Please reply with one number only: how many lines in the entries below contain the string "Drau".

• _Extracted entries_
-------------------------

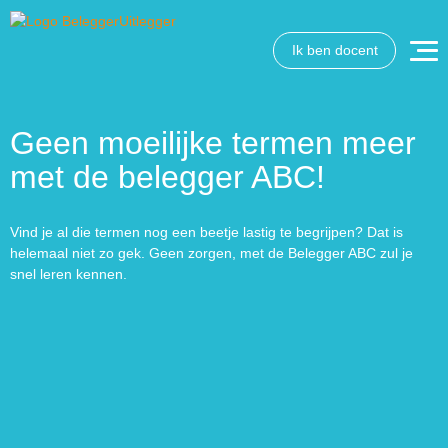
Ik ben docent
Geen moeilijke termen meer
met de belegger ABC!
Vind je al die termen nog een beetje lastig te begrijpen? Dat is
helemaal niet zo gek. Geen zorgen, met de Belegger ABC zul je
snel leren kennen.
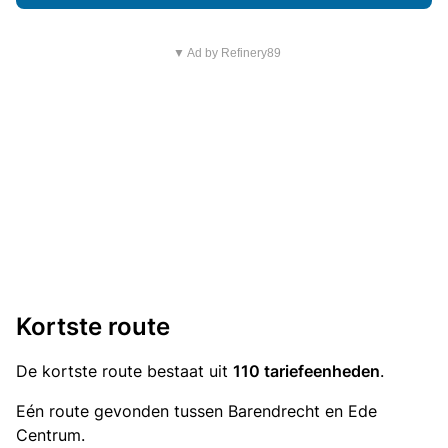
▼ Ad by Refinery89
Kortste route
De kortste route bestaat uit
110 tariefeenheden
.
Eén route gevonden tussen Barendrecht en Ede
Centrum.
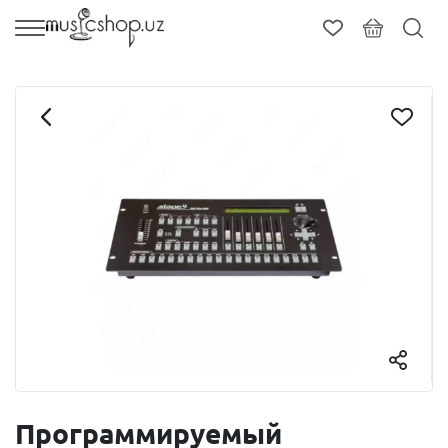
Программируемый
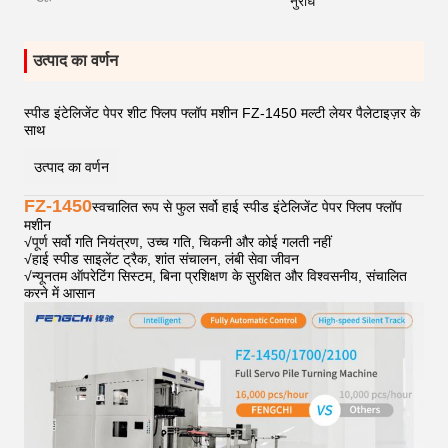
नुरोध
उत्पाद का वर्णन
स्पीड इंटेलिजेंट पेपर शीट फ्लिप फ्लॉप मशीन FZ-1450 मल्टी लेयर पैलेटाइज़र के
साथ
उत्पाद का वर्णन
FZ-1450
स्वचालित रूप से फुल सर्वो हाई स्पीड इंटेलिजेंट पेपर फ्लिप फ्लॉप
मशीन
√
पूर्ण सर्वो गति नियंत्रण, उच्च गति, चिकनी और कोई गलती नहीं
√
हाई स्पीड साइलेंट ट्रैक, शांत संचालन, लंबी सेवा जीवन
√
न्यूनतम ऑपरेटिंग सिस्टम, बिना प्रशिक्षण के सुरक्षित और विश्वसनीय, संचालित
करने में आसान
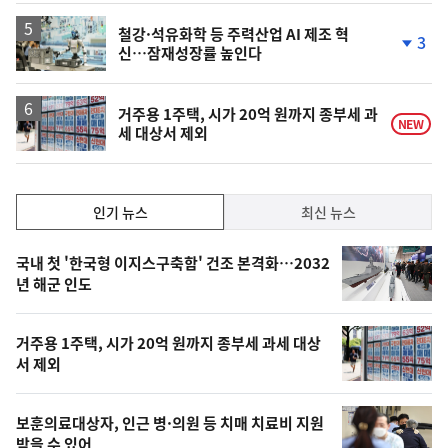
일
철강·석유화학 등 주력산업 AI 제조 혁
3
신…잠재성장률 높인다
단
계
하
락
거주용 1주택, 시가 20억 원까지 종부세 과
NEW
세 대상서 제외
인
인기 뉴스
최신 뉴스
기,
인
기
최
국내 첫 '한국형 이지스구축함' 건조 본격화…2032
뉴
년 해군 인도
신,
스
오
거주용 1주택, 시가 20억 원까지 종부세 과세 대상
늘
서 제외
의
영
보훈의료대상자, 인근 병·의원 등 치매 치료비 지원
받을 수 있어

-------------------------

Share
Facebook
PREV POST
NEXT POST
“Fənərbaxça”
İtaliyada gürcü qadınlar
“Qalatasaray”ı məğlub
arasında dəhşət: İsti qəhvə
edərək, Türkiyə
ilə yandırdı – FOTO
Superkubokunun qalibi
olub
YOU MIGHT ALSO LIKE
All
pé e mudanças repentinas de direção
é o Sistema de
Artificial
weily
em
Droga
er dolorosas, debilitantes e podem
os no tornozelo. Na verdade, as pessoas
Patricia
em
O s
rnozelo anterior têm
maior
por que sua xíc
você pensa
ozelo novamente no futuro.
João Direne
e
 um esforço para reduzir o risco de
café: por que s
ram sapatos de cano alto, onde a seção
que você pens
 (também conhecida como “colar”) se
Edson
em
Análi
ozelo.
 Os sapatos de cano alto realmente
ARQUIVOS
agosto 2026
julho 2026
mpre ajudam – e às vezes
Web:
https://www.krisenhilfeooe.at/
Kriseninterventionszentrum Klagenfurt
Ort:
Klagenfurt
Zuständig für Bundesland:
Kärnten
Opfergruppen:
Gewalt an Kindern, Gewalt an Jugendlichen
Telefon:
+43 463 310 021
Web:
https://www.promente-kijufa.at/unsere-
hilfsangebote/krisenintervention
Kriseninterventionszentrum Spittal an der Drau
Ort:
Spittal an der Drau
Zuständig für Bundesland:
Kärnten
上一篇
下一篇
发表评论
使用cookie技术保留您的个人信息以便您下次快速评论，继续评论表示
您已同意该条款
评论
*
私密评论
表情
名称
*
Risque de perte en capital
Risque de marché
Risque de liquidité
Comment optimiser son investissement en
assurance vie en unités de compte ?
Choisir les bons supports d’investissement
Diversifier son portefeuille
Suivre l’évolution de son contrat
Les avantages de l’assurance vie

-------------------------

• _Solution_
2